Pressed sheets (about 550 μm) were fabricated from the liquid–liquid phase and solid–liquid phase-separation systems containing PE and a different predetermined solvent. The phase-separation membranes were subjected to two cycles of extension/extraction. Extension was performed without solvent extraction, thereafter solvent extraction was performed. Next, extraction/extension was performed to extract the solvent from the phase-separation membrane, thereafter extension was performed again. The properties of the resulting films were measured. These results are shown in Table 2.

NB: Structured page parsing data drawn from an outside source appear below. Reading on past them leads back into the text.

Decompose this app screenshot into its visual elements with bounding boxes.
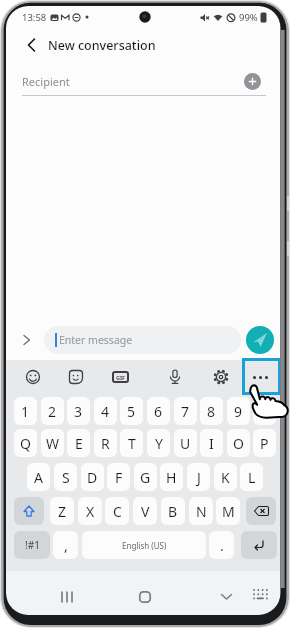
button[interactable]: W: [41, 429, 64, 457]
staticText: X: [86, 502, 95, 521]
staticText: Recipient: [22, 74, 70, 89]
staticText: ,: [64, 536, 68, 555]
button[interactable]: 7: [174, 397, 197, 425]
button[interactable]: C: [105, 497, 129, 525]
button[interactable]: ,: [53, 531, 78, 559]
button[interactable]: G: [134, 463, 157, 491]
button[interactable]: 6: [147, 397, 170, 425]
button[interactable]: O: [227, 429, 250, 457]
button[interactable]: 2: [41, 397, 64, 425]
staticText: B: [168, 502, 178, 521]
staticText: 5: [127, 402, 136, 421]
staticText: Enter message: [59, 333, 133, 347]
staticText: H: [166, 468, 177, 487]
button[interactable]: 4: [94, 397, 117, 425]
button[interactable]: [14, 497, 44, 525]
button[interactable]: P: [253, 429, 276, 457]
button[interactable]: 9: [227, 397, 250, 425]
staticText: G: [140, 468, 151, 487]
staticText: 4: [101, 402, 110, 421]
staticText: T: [128, 434, 136, 453]
staticText: W: [46, 434, 60, 453]
staticText: M: [222, 502, 235, 521]
staticText: 13:58: [22, 11, 47, 24]
staticText: V: [141, 502, 150, 521]
button[interactable]: Z: [50, 497, 74, 525]
staticText: S: [62, 468, 70, 487]
button[interactable]: L: [240, 463, 263, 491]
button[interactable]: D: [81, 463, 104, 491]
button[interactable]: E: [67, 429, 90, 457]
button[interactable]: [246, 326, 274, 354]
staticText: 0: [260, 402, 269, 421]
staticText: .: [220, 536, 224, 555]
button[interactable]: !#1: [14, 531, 50, 559]
button[interactable]: [68, 369, 84, 385]
button[interactable]: K: [214, 463, 237, 491]
staticText: I: [209, 434, 214, 453]
staticText: O: [233, 434, 244, 453]
staticText: L: [248, 468, 256, 487]
button[interactable]: [25, 369, 41, 385]
button[interactable]: U: [174, 429, 197, 457]
staticText: 6: [154, 402, 163, 421]
staticText: K: [221, 468, 230, 487]
staticText: GIF: [116, 374, 126, 381]
button[interactable]: V: [133, 497, 157, 525]
button[interactable]: A: [27, 463, 50, 491]
staticText: New conversation: [48, 37, 156, 54]
staticText: R: [101, 434, 110, 453]
staticText: Z: [58, 502, 67, 521]
staticText: J: [197, 468, 201, 487]
staticText: English (US): [122, 540, 167, 551]
button[interactable]: X: [78, 497, 102, 525]
button[interactable]: S: [54, 463, 77, 491]
button[interactable]: [252, 588, 269, 603]
staticText: N: [196, 502, 207, 521]
button[interactable]: J: [187, 463, 210, 491]
button[interactable]: [246, 497, 276, 525]
button[interactable]: 5: [120, 397, 143, 425]
button[interactable]: [241, 531, 277, 559]
button[interactable]: Y: [147, 429, 170, 457]
button[interactable]: 8: [200, 397, 223, 425]
staticText: U: [180, 434, 191, 453]
staticText: 99%: [239, 11, 258, 24]
staticText: 9: [234, 402, 243, 421]
button[interactable]: T: [120, 429, 143, 457]
button[interactable]: [167, 369, 183, 385]
button[interactable]: English (US): [82, 531, 206, 559]
staticText: A: [34, 468, 43, 487]
button[interactable]: R: [94, 429, 117, 457]
staticText: Y: [155, 434, 163, 453]
button[interactable]: 3: [67, 397, 90, 425]
button[interactable]: F: [107, 463, 130, 491]
button[interactable]: 0: [253, 397, 276, 425]
button[interactable]: Enter message: [44, 326, 241, 354]
button[interactable]: M: [216, 497, 240, 525]
staticText: Q: [20, 434, 31, 453]
button[interactable]: [253, 369, 273, 385]
button[interactable]: GIF: [112, 371, 129, 383]
button[interactable]: [220, 593, 233, 601]
staticText: D: [87, 468, 98, 487]
staticText: 1: [21, 402, 30, 421]
button[interactable]: [25, 38, 39, 52]
staticText: 7: [181, 402, 190, 421]
button[interactable]: 1: [14, 397, 37, 425]
button[interactable]: I: [200, 429, 223, 457]
button[interactable]: Q: [14, 429, 37, 457]
button[interactable]: B: [161, 497, 185, 525]
button[interactable]: [139, 591, 151, 603]
staticText: P: [260, 434, 269, 453]
button[interactable]: [213, 369, 229, 385]
button[interactable]: N: [189, 497, 213, 525]
staticText: F: [115, 468, 123, 487]
staticText: 2: [48, 402, 57, 421]
button[interactable]: [61, 591, 73, 603]
button[interactable]: [244, 73, 261, 90]
button[interactable]: [22, 334, 32, 346]
button[interactable]: .: [209, 531, 234, 559]
staticText: 8: [207, 402, 216, 421]
button[interactable]: H: [160, 463, 183, 491]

Compared with unextended films (phase-separation membranes), both extension/extraction films and extraction/extension films have high puncture strength per unit thickness, and pore structures through which air could pass were present in the extended films. The air permeability of phase-separation membranes was 10 000 s or more, and they have a much lower air permeability than extended films. The systems with extension/extraction were stronger than the systems with extraction/extension but had a smaller pore diameter. In the systems with extraction/extension, when 5 × 5 times extensions were performed, a break occurred during extension. A stable extension was performed only up to a 3 × 3 times extension. Results for the 3 × 3 times extensions are shown in Table 2. Therefore, systems with extraction/extension (particularly in the liquid–liquid phase-separation system) contain large pores because of the extraction of the solvent-rich phase before extension. Extension was not sufficiently performed, and pore formation based on the pores progressed. A high-ratio extension led to film break because of extreme pore formation. In the other systems with extension/extraction, the extended film was dense, and the solvent was not extracted. Extension was efficiently performed in these systems, and the strength was improved. No pores formed as a result of extension, and the pore diameter was small. The differences between extraction/extension and extension/extraction processes are greater than the differences in the structure of the phase-separation membrane (that is, the difference due to the solvent used or the difference between liquid–liquid phase separation and solid–liquid phase separation) (Table 2).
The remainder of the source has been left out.